Pronunciation of you and the nominative form ye gradually merged from 14c.; the distinction between them passed out of general usage by 1600. Widespread use of French in England after 12c. gave English you the same association as French vous, and it began to drive out singular nominative thou, originally as a sign of respect (similar to the “royal we”) when addressing superiors, then equals and strangers, and ultimately (by c.1575) becoming the general form of address. Through 13c. English also retained a dual pronoun ink “you two; your two selves; each other.”
Because of its pronunciation, ewe and its homophone you form one of only two homophone pairs in modern English that share no letters.
The other pair is ‘I’ and “eye”, with “aye” also for some dialects,
and then there’s Yew
ewe (n.) Old English eowu, fem. of eow “sheep,” from Proto-Germanic *awi, genitive *awjoz (cognates: Old Saxon ewi, Old Frisian ei, Middle Dutch ooge, Dutch ooi, Old High German ouwi “sheep,” Gothic aweþi “flock of sheep”), from PIE *owi- (cognates: Sanskrit avih, Greek ois, Latin ovis, Lithuanian avis “sheep,” Old Church Slavonic ovica “ewe,” Old Irish oi “sheep,” Welsh ewig “hind”).
The decapitated “i”
Why decapitate “i”; leave “I” headless?
I // is the first-person singular nominative case personal pronoun in Modern English. It is used to refer to one’s self and is capitalized, although other pronouns, such as he or she, are not capitalized. In Australian English, British English and Irish English, me can refer to someone’s possessions (see archaic and non-standard forms of English personal pronouns).
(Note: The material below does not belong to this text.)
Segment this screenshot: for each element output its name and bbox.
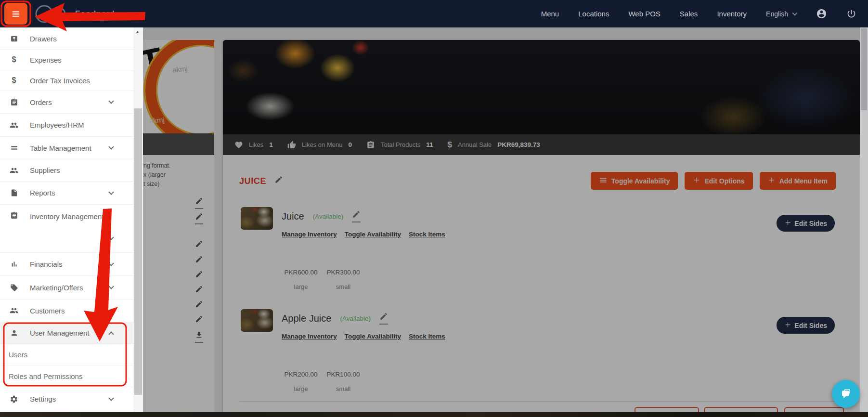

English I originates from Old English (OE) ic. Its predecessor ic had in turn originated from the continuation of Proto-Germanic ik, and ek; ek was attested in the Elder Futhark inscriptions (in some cases notably showing the variant eka; see also ek erilaz). Linguists assume ik to have developed from the unstressed variant of ek. Variants of ic were used in various English dialects up until the 1600s
aye (adv.) “always, ever,” c.1200, from Old Norse ei “ever” (cognate with Old English a “always, ever”), from PIE *aiw- “vital force, life, long life, eternity” (cognates: Greek aion “age, eternity,” Latin aevum “space of time;” see eon).